*Description of the task*: Nothing other than the lines from the one containing "- Xiaoyun Liu" through the close of the entries below should be printed, each exactly.

----- Material for this exercise -----

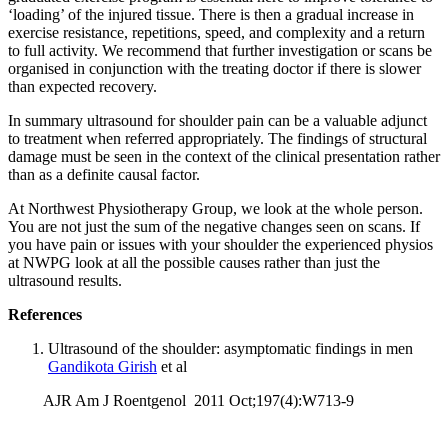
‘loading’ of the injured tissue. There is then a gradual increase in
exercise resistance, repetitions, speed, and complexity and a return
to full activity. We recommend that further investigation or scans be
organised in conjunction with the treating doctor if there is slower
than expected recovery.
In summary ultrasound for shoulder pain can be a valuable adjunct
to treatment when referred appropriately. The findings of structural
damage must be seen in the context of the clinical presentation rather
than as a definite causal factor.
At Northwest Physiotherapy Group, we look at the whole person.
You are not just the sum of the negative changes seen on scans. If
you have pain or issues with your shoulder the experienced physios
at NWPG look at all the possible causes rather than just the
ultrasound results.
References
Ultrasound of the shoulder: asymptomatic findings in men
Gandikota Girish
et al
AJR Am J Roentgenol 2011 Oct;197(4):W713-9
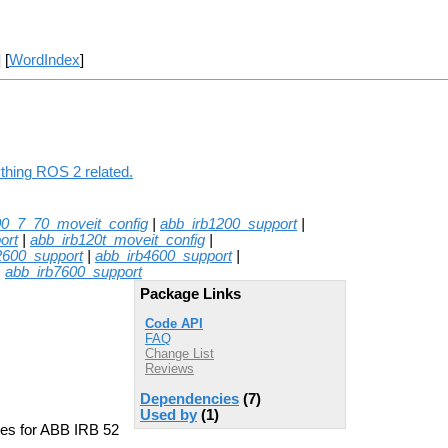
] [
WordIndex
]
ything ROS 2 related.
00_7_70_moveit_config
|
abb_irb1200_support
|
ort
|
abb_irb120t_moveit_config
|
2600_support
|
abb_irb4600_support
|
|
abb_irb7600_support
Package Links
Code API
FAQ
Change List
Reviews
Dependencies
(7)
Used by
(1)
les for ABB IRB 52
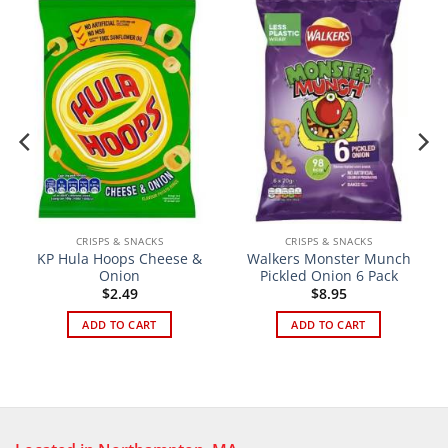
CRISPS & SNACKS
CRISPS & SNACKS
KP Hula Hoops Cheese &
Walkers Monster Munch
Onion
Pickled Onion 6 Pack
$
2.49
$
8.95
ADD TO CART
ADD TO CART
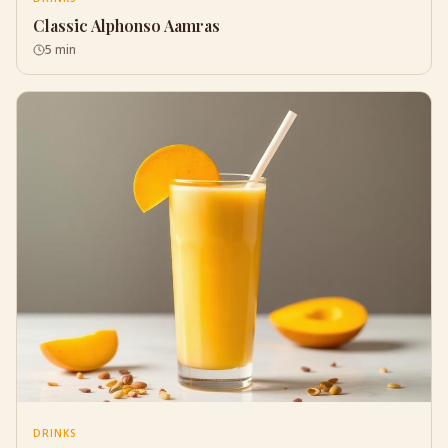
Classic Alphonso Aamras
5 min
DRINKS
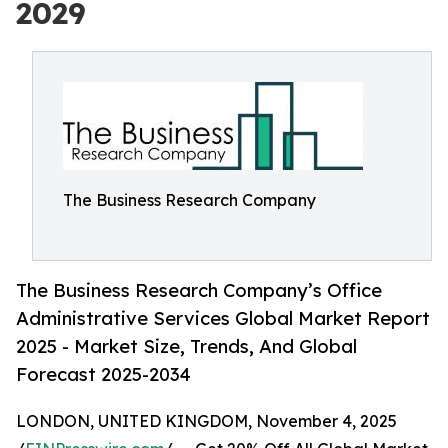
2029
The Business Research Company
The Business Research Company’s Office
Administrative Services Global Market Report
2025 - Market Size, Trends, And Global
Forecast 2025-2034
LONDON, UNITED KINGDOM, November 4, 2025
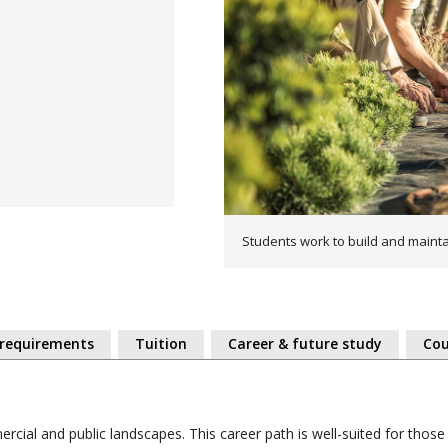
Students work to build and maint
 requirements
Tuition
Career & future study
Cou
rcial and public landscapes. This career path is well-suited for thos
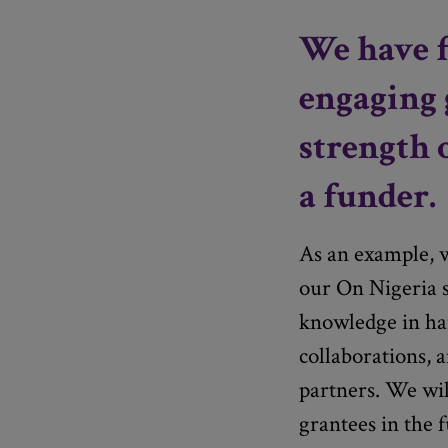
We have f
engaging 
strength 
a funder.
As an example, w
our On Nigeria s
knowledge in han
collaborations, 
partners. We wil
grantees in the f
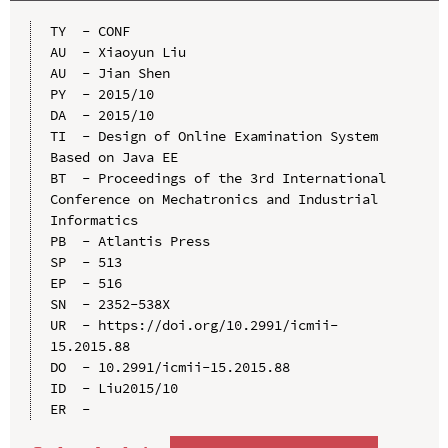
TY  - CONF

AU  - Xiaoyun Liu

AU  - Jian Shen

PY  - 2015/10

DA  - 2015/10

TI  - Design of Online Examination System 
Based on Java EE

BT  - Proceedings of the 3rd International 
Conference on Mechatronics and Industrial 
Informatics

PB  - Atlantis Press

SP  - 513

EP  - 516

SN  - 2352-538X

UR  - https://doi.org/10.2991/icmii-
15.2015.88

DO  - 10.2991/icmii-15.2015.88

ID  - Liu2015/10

-----

*Solution*:
AU  - Xiaoyun Liu

AU  - Jian Shen

PY  - 2015/10

DA  - 2015/10

TI  - Design of Online Examination System 
Based on Java EE

BT  - Proceedings of the 3rd International 
Conference on Mechatronics and Industrial 
Informatics

PB  - Atlantis Press

SP  - 513

EP  - 516

SN  - 2352-538X

UR  - https://doi.org/10.2991/icmii-
15.2015.88

DO  - 10.2991/icmii-15.2015.88

ID  - Liu2015/10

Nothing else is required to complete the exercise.